Tuesday 22 October 2019

Spider-Man (1981) Episode Twenty-Three: The Vulture has Landed

The Vulture has Landed

First Aired: February 13th, 1982

Synopsis: Spider-Man fails to save a scientist from being kidnapped by the Vulture, and shortly afterwards finds from J. Jonah Jameson that Vulture has been kidnapping several scientists. J. Jonah Jameson wants Peter Parker to get in touch with Harry Osborn for a quote about all of this. When Peter goes to see Harry, he's temporarily lost his civilian clothes due to some window cleaners removing the webbing he'd hidden them in, and so he first of all sneaks in and grabs some of Harry's clothes. Vulture appears at this point and, mistaking Peter for Harry, kidnaps him and takes him to his blimp in the sky. The other scientists have been forced to help Vulture, including making him robotic birds, and Vulture forces "Harry" to help him make his blimp invisible. With Peter's only other option being to be dropped out of the blimp, he agrees to.


After Peter successfully recreates Harry Osborn's invisibility formula and applies it to the blimp, he switches to Spider-Man while Vulture is gone, and saves the scientists. Vulture returns and drops Spider-Man out of the blimp, but he's able to save himself by making an ersatz parachute of an advertising banner a plane is flying. When Peter goes into the Daily Bugle, Jonah tells Peter that the Jupiter Probe is splashing down in an hour and that he needs to join them. Peter realises that the Jupiter Probe has rare space rocks and gems which the Vulture is planning to steal. Sure enough, the Vulture manages to grab the probe, and Spider-Man has to launch himself to the blimp via catapult. He manages to destroy Vulture's mechanical birds and get the probe out of the blimp. When Vulture escapes the blimp, Spider-Man follows him and webs him up, taking him to the police.

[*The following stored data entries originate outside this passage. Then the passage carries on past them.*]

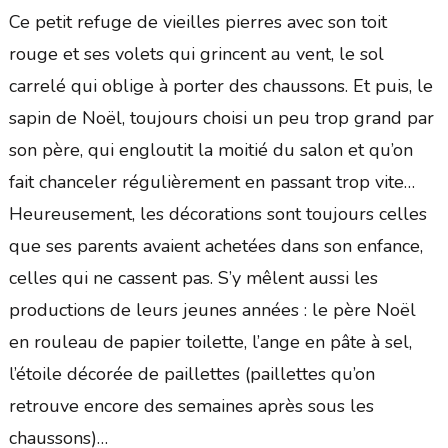
Ce petit refuge de vieilles pierres avec son toit
rouge et ses volets qui grincent au vent, le sol
carrelé qui oblige à porter des chaussons. Et puis, le
sapin de Noël, toujours choisi un peu trop grand par
son père, qui engloutit la moitié du salon et qu’on
fait chanceler régulièrement en passant trop vite…
Heureusement, les décorations sont toujours celles
que ses parents avaient achetées dans son enfance,
celles qui ne cassent pas. S’y mêlent aussi les
productions de leurs jeunes années : le père Noël
en rouleau de papier toilette, l’ange en pâte à sel,
l’étoile décorée de paillettes (paillettes qu’on
retrouve encore des semaines après sous les
chaussons)…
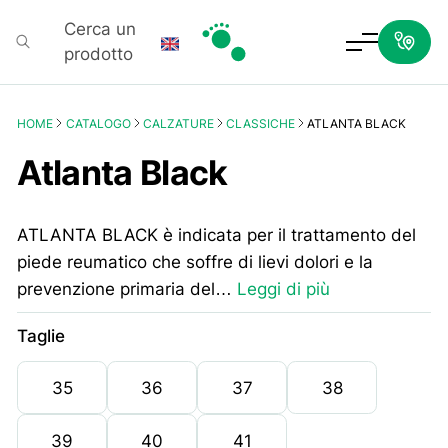
Cerca un
prodotto
Podartis
HOME
CATALOGO
CALZATURE
CLASSICHE
ATLANTA BLACK
Atlanta Black
ATLANTA BLACK è indicata per il trattamento del
piede reumatico che soffre di lievi dolori e la
prevenzione primaria del…
Leggi di più
Taglie
35
36
37
38
39
40
41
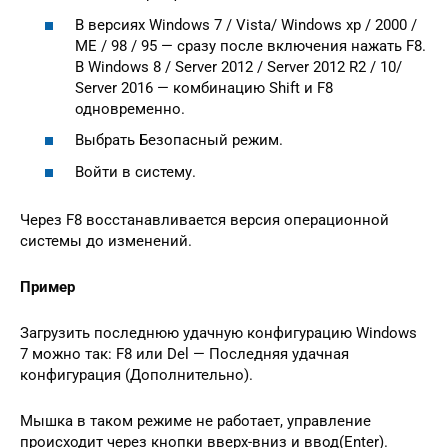
В версиях Windows 7 / Vista/ Windows xp / 2000 /
ME / 98 / 95 — сразу после включения нажать F8.
В Windows 8 / Server 2012 / Server 2012 R2 / 10/
Server 2016 — комбинацию Shift и F8
одновременно.
Выбрать Безопасный режим.
Войти в систему.
Через F8 восстанавливается версия операционной
системы до изменений.
Пример
Загрузить последнюю удачную конфигурацию Windows
7 можно так: F8 или Del — Последняя удачная
конфигурация (Дополнительно).
Мышка в таком режиме не работает, управление
происходит через кнопки вверх-вниз и ввод(Enter).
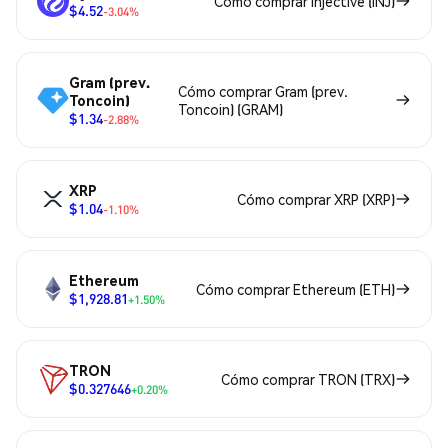
Cómo comprar Injective (INJ)
$4.52
-3.04%
Gram (prev.
Cómo comprar Gram (prev.
Toncoin)
Toncoin) (GRAM)
$1.34
-2.88%
XRP
Cómo comprar XRP (XRP)
$1.04
-1.10%
Ethereum
Cómo comprar Ethereum (ETH)
$1,928.81
+1.50%
TRON
Cómo comprar TRON (TRX)
$0.327646
+0.20%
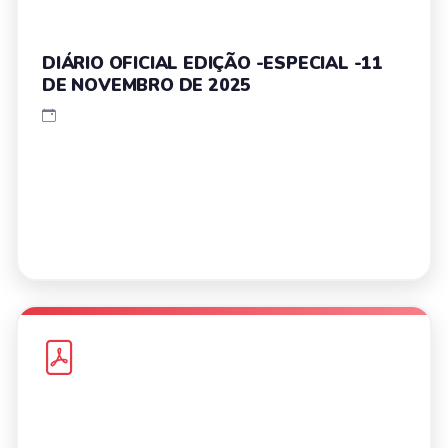
DIÁRIO OFICIAL EDIÇÃO -ESPECIAL -11
DE NOVEMBRO DE 2025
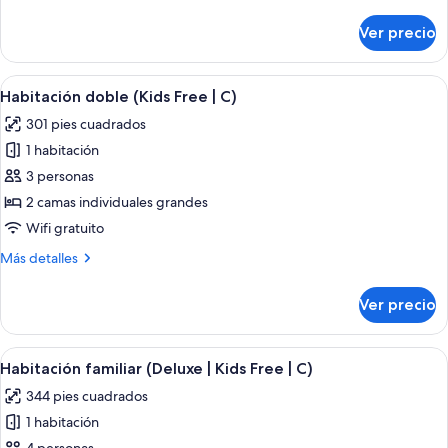
detalles
(L)
sobre
Ver precio
Habitación
Deluxe,
habitaciones
Abrir
Una habitación de hotel con cama, escri
4
conectadas
Habitación doble (Kids Free | C)
todas
(L)
301 pies cuadrados
las
1 habitación
fotos
de
3 personas
Habitación
2 camas individuales grandes
doble
Wifi gratuito
(Kids
Más
Más detalles
Free
detalles
|
sobre
Ver precio
Habitación
C)
doble
(Kids
Abrir
Una habitación de hotel con dos cama
5
Free
Habitación familiar (Deluxe | Kids Free | C)
todas
|
344 pies cuadrados
C)
las
1 habitación
fotos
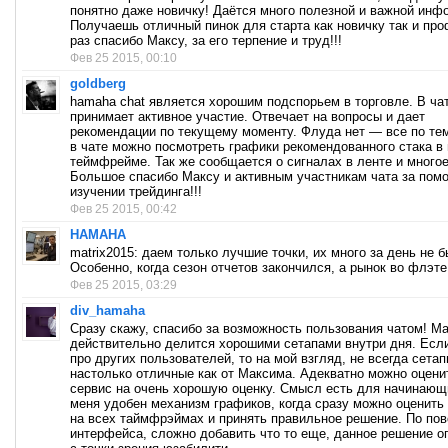
понятно даже новичку! Даётся много полезной и важной инф
Получаешь отличный пинок для старта как новичку так и про
раз спасибо Максу, за его терпение и труд!!!
Фев 25 2015, 00:10
goldberg
hamaha chat является хорошим подспорьем в торговле. В ча
принимает активное участие. Отвечает на вопросы и дает
рекомендации по текущему моменту. Флуда нет — все по те
в чате можно посмотреть графики рекомендованного стака в
теймфрейме. Так же сообщается о сигналах в ленте и многое
Большое спасибо Максу и активным участникам чата за пом
изучении трейдинга!!!
Фев 25 2015, 00:42
HAMAHA
matrix2015: даем только лучшие точки, их много за день не б
Особенно, когда сезон отчетов закончился, а рынок во флэте
Фев 25 2015, 03:29
div_hamaha
Сразу скажу, спасибо за возможность пользования чатом! М
действительно делится хорошими сетапами внутри дня. Если
про других пользователей, то на мой взгляд, не всегда сета
настолько отличные как от Максима. Адекватно можно оцени
сервис на очень хорошую оценку. Смысл есть для начинающ
меня удобен механизм графиков, когда сразу можно оценить
на всех таймфрэймах и принять правильное решение. По по
интерфейса, сложно добавить что то еще, данное решение 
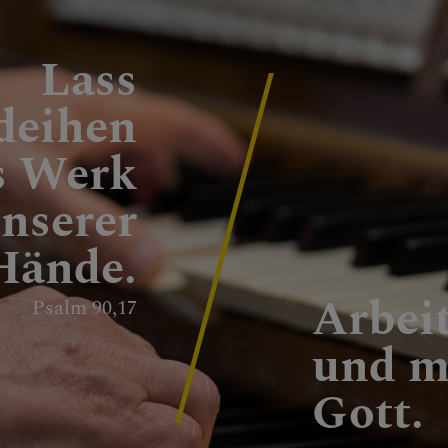
ng
Lass
deihen
s Werk
NEN
nserer
Hände.
Arbeit
Psalm 90,17
und m
Gott.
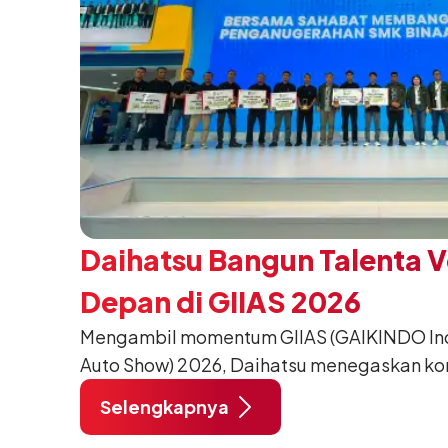
Daihatsu Bangun Talenta 
Depan di GIIAS 2026
Mengambil momentum GIIAS (GAIKINDO Indo
Auto Show) 2026, Daihatsu menegaskan k
meningkatkan kualitas SDM (Sumber Daya M
Selengkapnya
pendidikan vokasi bertema “Bersama Sa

In the aftermath, J. Jonah Jameson is looking for the probe, only to fall off the recovery vessel and into the water beside it.

Miscellaneous Notes:
  • This series uses the Adrian Toomes version of Vulture, as opposed to the '67 series using Blackie Drago.
  • I mentioned back in Revenge of the Green Goblin that there was no mention of Harry Osborn. Well, this episode confirms it - he definitely exists in this universe! (Although he doesn't make a physical appearance).
  • Peter mentions that "if it wasn't for me, Harry Osborn wouldn't have passed chemistry!" When Harry first appeared, he was in university alongside Peter, and while he was definitely shown to have a harder time of it than Peter, he was also shown to be competent enough at science that later he was able to run Osborn Industries/Oscorp. The idea of Harry relying on Peter for science help is something that is often used (I definitely get Sam Raimi trilogy vibes when I think of it), but this might be one of the first times it's mentioned.
  • When Spider-Man's swimming to the recovery vessel, he makes mention of Namor, the Sub-Mariner.
Review: This episode starts out quite strongly, with a good mystery as to why Vulture is kidnapping scientists, Peter amongst them, but it doesn't take long before it descends into some pretty silly stuff. Having Peter mistaken for Harry Osborn is a great plot point, and I honestly think that you could have gotten a whole episode out of Peter constantly trying to get away to be Spider-Man while on the blimp, but unfortunately the episode doesn't seem to see the potential in this, and soon we've got Spider-Man fighting robot birds (which at one point somehow manage to get him locked up in a cage).

The robot birds themselves are just silly enough that I think I find them endearing, but by no means do they redeem the episode, nor justify sticking with it. They're pretty much the last good point in the episode, actually - after Spider-Man gets off the blimp, it's pretty much just silly situations, one after the other. There's an extended sequence of Spider-Man dicking around with a small biplane on his way to the ground, Jonah telling Peter to join himself and Peter's best friend Robbie to get to the recovery vessel only for Peter to have to swim there for some reason, Spider-Man firing himself to the blimp via catapult...That's not to mention Peter jumping to the conclusion that "Jupiter Probe coming to Earth = the Vulture wants to steal from it". Wouldn't he have been embarrassed if the Vulture was off robbing something completely different?

If the momentum could have been kept up from the opening act, we would have had a pretty solid story here. Bring Harry Osborn himself into the story, maybe, have him wonder why his place looks like it's been robbed, why there are reports of him having been kidnapped, question why his clothes that would fit Peter Parker are missing. Instead, we lose all of that potential for a pretty forgettable story. Is it wrong if I say I think I prefer the '67 series Vulture at this point?